§ Exercise
Before copying, set the pictures aside; then repeat every line below verbatim.

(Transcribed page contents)
§
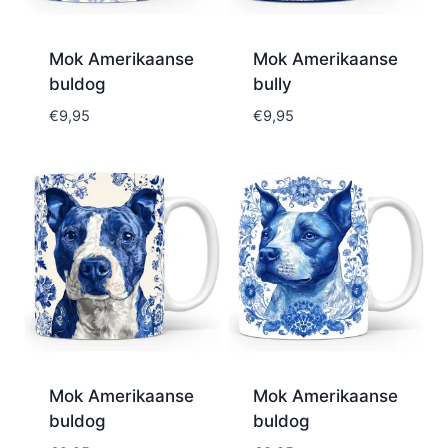
Mok Amerikaanse
Mok Amerikaanse
buldog
bully
€
9,95
€
9,95
Mok Amerikaanse
Mok Amerikaanse
buldog
buldog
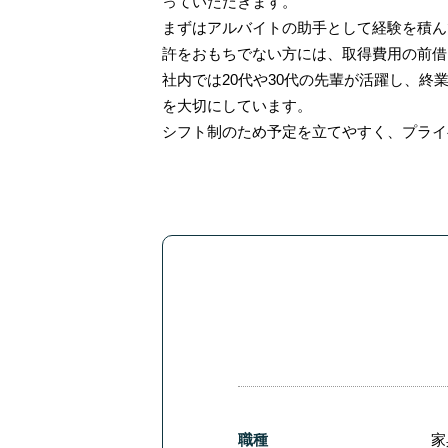
っていただきます。
まずはアルバイトの助手として経験を積ん
許をおもちでない方には、取得費用の前借
社内では20代や30代の先輩が活躍し、
を大切にしています。
シフト制のため予定を立てやすく、プライ
職種
家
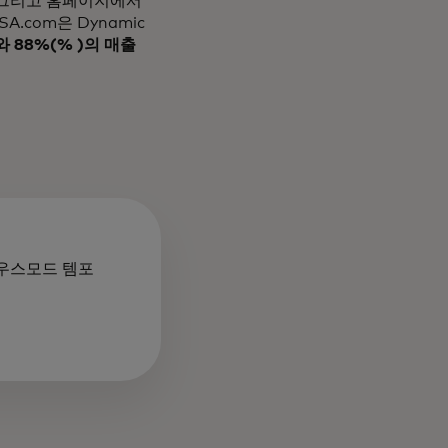
 그리고 홈페이지에서
.com은 Dynamic
 88%(% )의 매출
에우스모드 템포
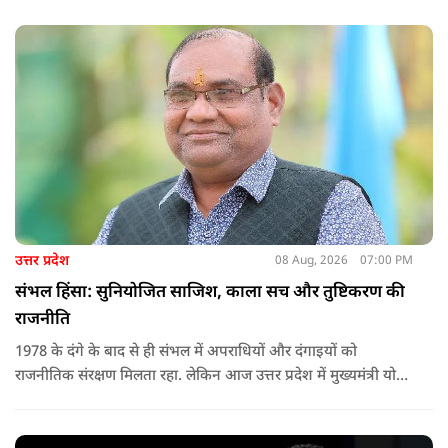
उत्तर प्रदेश
08 Aug, 2026
07:00 PM
संभल हिंसा: सुनियोजित साजिश, काला सच और तुष्टिकरण की
राजनीति
1978 के दंगे के बाद से ही संभल में अपराधियों और दंगाइयों को
राजनीतिक संरक्षण मिलता रहा. लेकिन आज उत्तर प्रदेश में मुख्यमंत्री योगी
आदित्यनाथ के नेतृत्व में कानून का राज स्थापित है. 24 नवंबर 2024 की
घटना में सरकार ने यह संदेश स्पष्ट कर दिया कि चाहे कोई कितना भी बड़ा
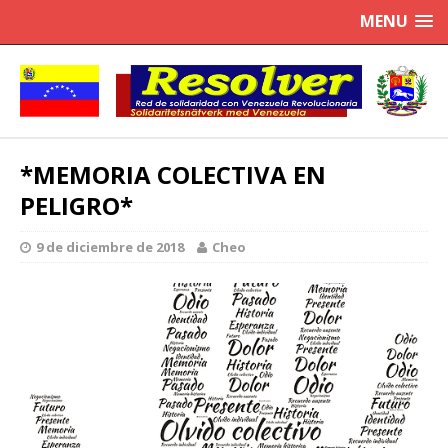
MENU
*MEMORIA COLECTIVA EN
PELIGRO*
9 de diciembre de 2018
Cheo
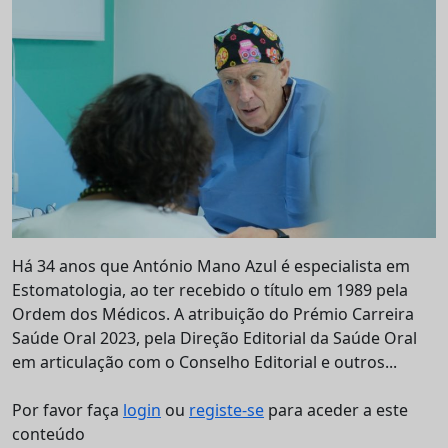
Há 34 anos que António Mano Azul é especialista em
Estomatologia, ao ter recebido o título em 1989 pela
Ordem dos Médicos. A atribuição do Prémio Carreira
Saúde Oral 2023, pela Direção Editorial da Saúde Oral
em articulação com o Conselho Editorial e outros...
Por favor faça
login
ou
registe-se
para aceder a este
conteúdo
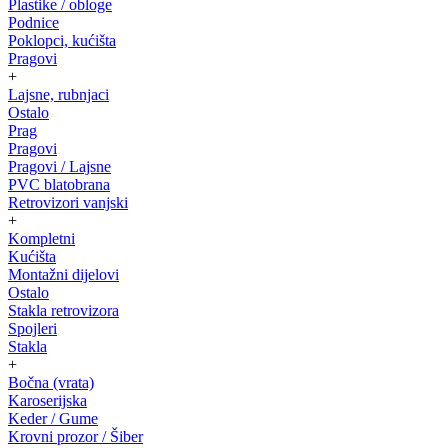
Plastike / obloge
Podnice
Poklopci, kućišta
Pragovi
+
Lajsne, rubnjaci
Ostalo
Prag
Pragovi
Pragovi / Lajsne
PVC blatobrana
Retrovizori vanjski
+
Kompletni
Kućišta
Montažni dijelovi
Ostalo
Stakla retrovizora
Spojleri
Stakla
+
Bočna (vrata)
Karoserijska
Keder / Gume
Krovni prozor / Šiber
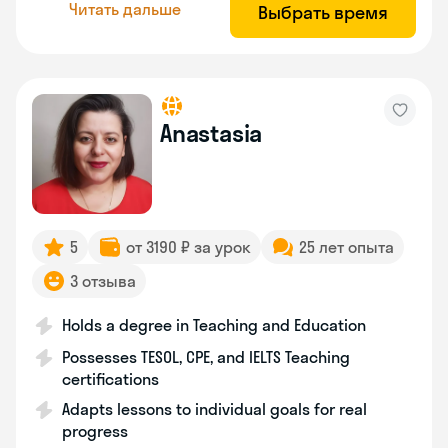
Читать дальше
Выбрать время
Anastasia
5
от 3190 ₽ за урок
25 лет опыта
3 отзыва
Holds a degree in Teaching and Education
Possesses TESOL, CPE, and IELTS Teaching
certifications
Adapts lessons to individual goals for real
progress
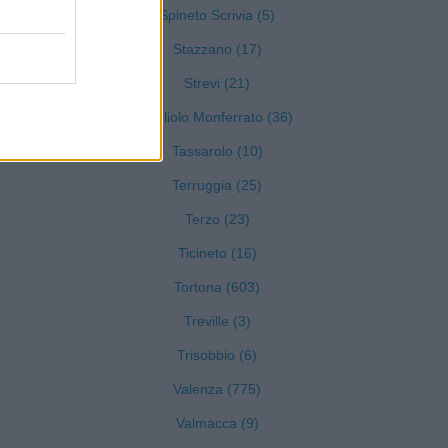
Spineto Scrivia (5)
Stazzano (17)
Strevi (21)
Tagliolo Monferrato (36)
Tassarolo (10)
Terruggia (25)
Terzo (23)
Ticineto (16)
Tortona (603)
Treville (3)
Trisobbio (6)
Valenza (775)
Valmacca (9)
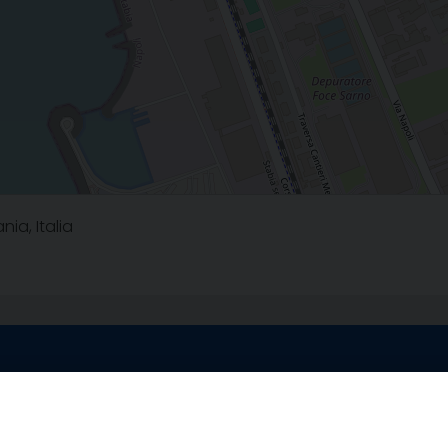
ia, Italia
egale Sorrento
Uffici di Castellammar
la Pietà, 44 – 80067
Vico Sant’Anna, 1 – 80053
di Stabia (NA)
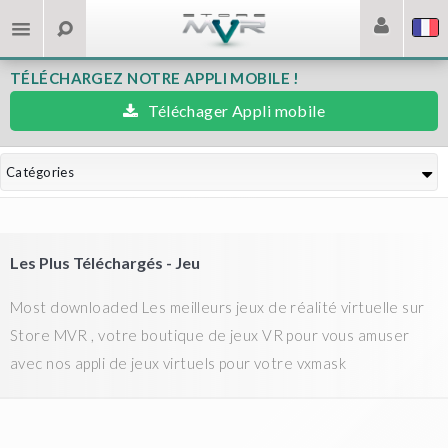
TÉLÉCHARGEZ NOTRE APPLI MOBILE !
Téléchager Appli mobile
Catégories
Les Plus Téléchargés - Jeu
Most downloaded Les meilleurs jeux de réalité virtuelle sur
Store MVR , votre boutique de jeux VR pour vous amuser
avec nos appli de jeux virtuels pour votre vxmask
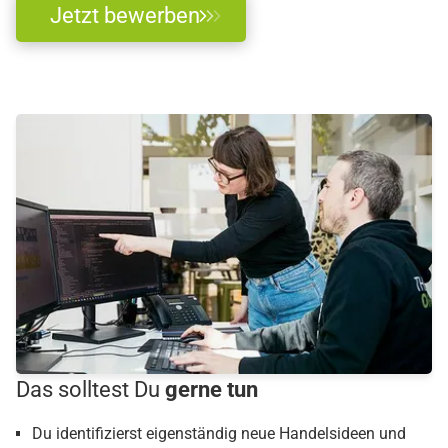
Jetzt bewerben
Das solltest Du
gerne tun
Du identifizierst eigenständig neue Handelsideen und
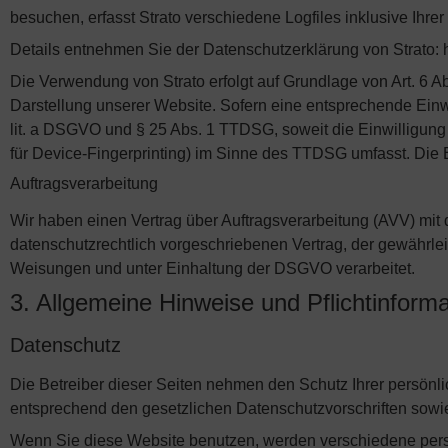
besuchen, erfasst Strato verschiedene Logfiles inklusive Ihre
Details entnehmen Sie der Datenschutzerklärung von Strato: h
Die Verwendung von Strato erfolgt auf Grundlage von Art. 6 Ab
Darstellung unserer Website. Sofern eine entsprechende Einwil
lit. a DSGVO und § 25 Abs. 1 TTDSG, soweit die Einwilligung 
für Device-Fingerprinting) im Sinne des TTDSG umfasst. Die Ei
Auftragsverarbeitung
Wir haben einen Vertrag über Auftragsverarbeitung (AVV) mit
datenschutzrechtlich vorgeschriebenen Vertrag, der gewährl
Weisungen und unter Einhaltung der DSGVO verarbeitet.
3. Allgemeine Hinweise und Pflicht­inform
Datenschutz
Die Betreiber dieser Seiten nehmen den Schutz Ihrer persönl
entsprechend den gesetzlichen Datenschutzvorschriften sowi
Wenn Sie diese Website benutzen, werden verschiedene per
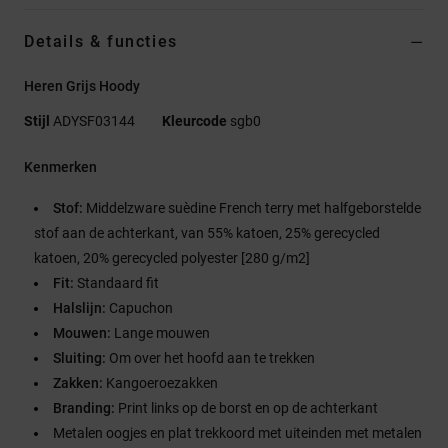
Details & functies
Heren Grijs Hoody
Stijl
ADYSF03144
Kleurcode
sgb0
Kenmerken
Stof:
Middelzware suèdine French terry met halfgeborstelde
stof aan de achterkant, van 55% katoen, 25% gerecycled
katoen, 20% gerecycled polyester [280 g/m2]
Fit:
Standaard fit
Halslijn:
Capuchon
Mouwen:
Lange mouwen
Sluiting:
Om over het hoofd aan te trekken
Zakken:
Kangoeroezakken
Branding:
Print links op de borst en op de achterkant
Metalen oogjes en plat trekkoord met uiteinden met metalen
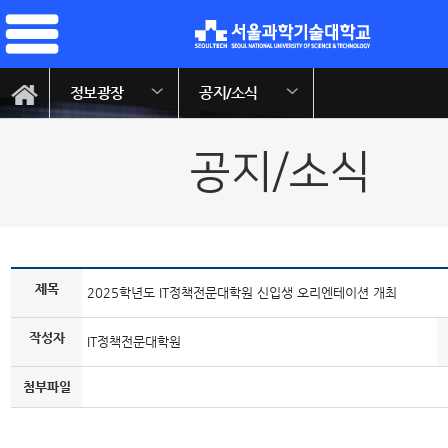
정보광장
공지/소식
공지/소식
제목
2025학년도 IT정책전문대학원 신입생 오리엔테이션 개최
작성자
IT정책전문대학원
첨부파일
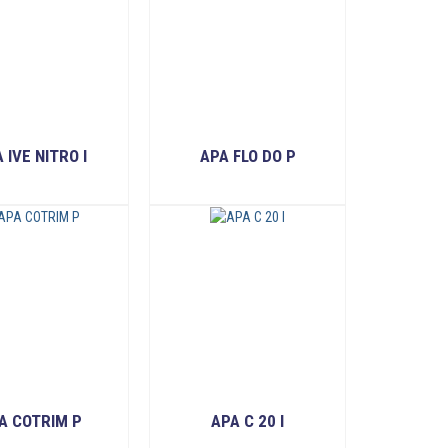
 IVE NITRO I
APA FLO DO P
READ MORE
READ MORE
A COTRIM P
APA C 20 I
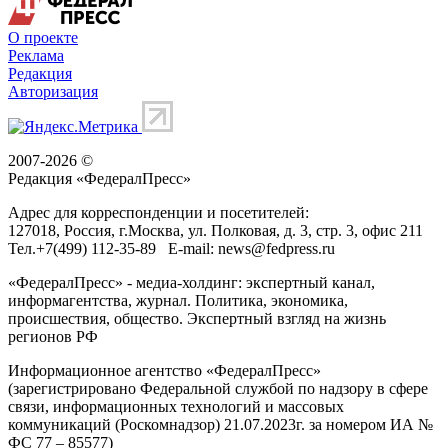
О проекте
Реклама
Редакция
Авторизация
2007-2026 ©
Редакция «
ФедералПресс
»
Адрес для корреспонденции и посетителей:
127018
, Россия, г.
Москва
,
ул. Полковая, д. 3, стр. 3
, офис 211
Тел.
+7(499) 112-35-89
E-mail:
news@fedpress.ru
«ФедералПресс» - медиа-холдинг: экспертный канал,
информагентства, журнал. Политика, экономика,
происшествия, общество. Экспертный взгляд на жизнь
регионов РФ
Информационное агентство «ФедералПресс»
(зарегистрировано Федеральной службой по надзору в сфере
связи, информационных технологий и массовых
коммуникаций (Роскомнадзор) 21.07.2023г. за номером ИА №
ФС 77 – 85577)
§
§ Exercise result
Mok Amerikaanse
Mok Amerikaanse
buldog
bully
€
9,95
€
9,95
Mok Amerikaanse
Mok Amerikaanse
buldog
buldog
っていただきます。
まずはアルバイトの助手として経験を積ん
許をおもちでない方には、取得費用の前借
社内では20代や30代の先輩が活躍し、
を大切にしています。
シフト制のため予定を立てやすく、プライ
職種
家
 그리고 홈페이지에서
.com은 Dynamic
 88%(% )의 매출
에우스모드 템포
उत्तर प्रदेश
08 Aug, 2026
07:00 PM
संभल हिंसा: सुनियोजित साजिश, काला सच और तुष्टिकरण की
राजनीति
1978 के दंगे के बाद से ही संभल में अपराधियों और दंगाइयों को
राजनीतिक संरक्षण मिलता रहा. लेकिन आज उत्तर प्रदेश में मुख्यमंत्री योगी
आदित्यनाथ के नेतृत्व में कानून का राज स्थापित है. 24 नवंबर 2024 की
घटना में सरकार ने यह संदेश स्पष्ट कर दिया कि चाहे कोई कितना भी बड़ा
MENU
*MEMORIA COLECTIVA EN
PELIGRO*
9 de diciembre de 2018
Cheo
Há 34 anos que António Mano Azul é especialista em
Estomatologia, ao ter recebido o título em 1989 pela
Ordem dos Médicos. A atribuição do Prémio Carreira
Saúde Oral 2023, pela Direção Editorial da Saúde Oral
em articulação com o Conselho Editorial e outros...
Por favor faça
login
ou
registe-se
para aceder a este
conteúdo
Plastike / obloge
Podnice
Poklopci, kućišta
Pragovi
+
Lajsne, rubnjaci
Ostalo
Prag
Pragovi
Pragovi / Lajsne
PVC blatobrana
Retrovizori vanjski
+
Kompletni
Kućišta
Montažni dijelovi
Ostalo
Stakla retrovizora
Spojleri
Stakla
+
Bočna (vrata)
Karoserijska
Keder / Gume
Krovni prozor / Šiber
Читать дальше
Выбрать время
Anastasia
5
от 3190 ₽ за урок
25 лет опыта
3 отзыва
Holds a degree in Teaching and Education
Possesses TESOL, CPE, and IELTS Teaching
certifications
Adapts lessons to individual goals for real
progress
Spineto Scrivia (5)
Stazzano (17)
Strevi (21)
Tagliolo Monferrato (36)
Tassarolo (10)
Terruggia (25)
Terzo (23)
Ticineto (16)
Tortona (603)
Treville (3)
Trisobbio (6)
Valenza (775)
Valmacca (9)
ia, Italia
egale Sorrento
Uffici di Castellammar
la Pietà, 44 – 80067
Vico Sant’Anna, 1 – 80053
di Stabia (NA)
TÉLÉCHARGEZ NOTRE APPLI MOBILE !
Téléchager Appli mobile
Catégories
Les Plus Téléchargés - Jeu
Most downloaded Les meilleurs jeux de réalité virtuelle sur
Store MVR , votre boutique de jeux VR pour vous amuser
avec nos appli de jeux virtuels pour votre vxmask
Jetzt bewerben
Das solltest Du
gerne tun
Du identifizierst eigenständig neue Handelsideen und
besuchen, erfasst Strato verschiedene Logfiles inklusive Ihre
Details entnehmen Sie der Datenschutzerklärung von Strato: h
Die Verwendung von Strato erfolgt auf Grundlage von Art. 6 Ab
Darstellung unserer Website. Sofern eine entsprechende Einwil
lit. a DSGVO und § 25 Abs. 1 TTDSG, soweit die Einwilligung 
für Device-Fingerprinting) im Sinne des TTDSG umfasst. Die Ei
Auftragsverarbeitung
Wir haben einen Vertrag über Auftragsverarbeitung (AVV) mit
datenschutzrechtlich vorgeschriebenen Vertrag, der gewährl
Weisungen und unter Einhaltung der DSGVO verarbeitet.
3. Allgemeine Hinweise und Pflicht­inform
Datenschutz
Die Betreiber dieser Seiten nehmen den Schutz Ihrer persönl
entsprechend den gesetzlichen Datenschutzvorschriften sowi
Wenn Sie diese Website benutzen, werden verschiedene per
Details & functies
Heren Grijs Hoody
Stijl
ADYSF03144
Kleurcode
sgb0
Kenmerken
Stof:
Middelzware suèdine French terry met halfgeborstelde
stof aan de achterkant, van 55% katoen, 25% gerecycled
katoen, 20% gerecycled polyester [280 g/m2]
Fit:
Standaard fit
Halslijn:
Capuchon
Mouwen:
Lange mouwen
Sluiting:
Om over het hoofd aan te trekken
Zakken:
Kangoeroezakken
Branding:
Print links op de borst en op de achterkant
Metalen oogjes en plat trekkoord met uiteinden met metalen
정보광장
공지/소식
공지/소식
제목
2025학년도 IT정책전문대학원 신입생 오리엔테이션 개최
작성자
IT정책전문대학원
첨부파일
 IVE NITRO I
APA FLO DO P
READ MORE
READ MORE
A COTRIM P
APA C 20 I
О проекте
Реклама
Редакция
Авторизация
2007-2026 ©
Редакция «
ФедералПресс
»
Адрес для корреспонденции и посетителей:
127018
, Россия, г.
Москва
,
ул. Полковая, д. 3, стр. 3
, офис 211
Тел.
+7(499) 112-35-89
E-mail:
news@fedpress.ru
«ФедералПресс» - медиа-холдинг: экспертный канал,
информагентства, журнал. Политика, экономика,
происшествия, общество. Экспертный взгляд на жизнь
регионов РФ
Информационное агентство «ФедералПресс»
(зарегистрировано Федеральной службой по надзору в сфере
связи, информационных технологий и массовых
коммуникаций (Роскомнадзор) 21.07.2023г. за номером ИА №
ФС 77 – 85577)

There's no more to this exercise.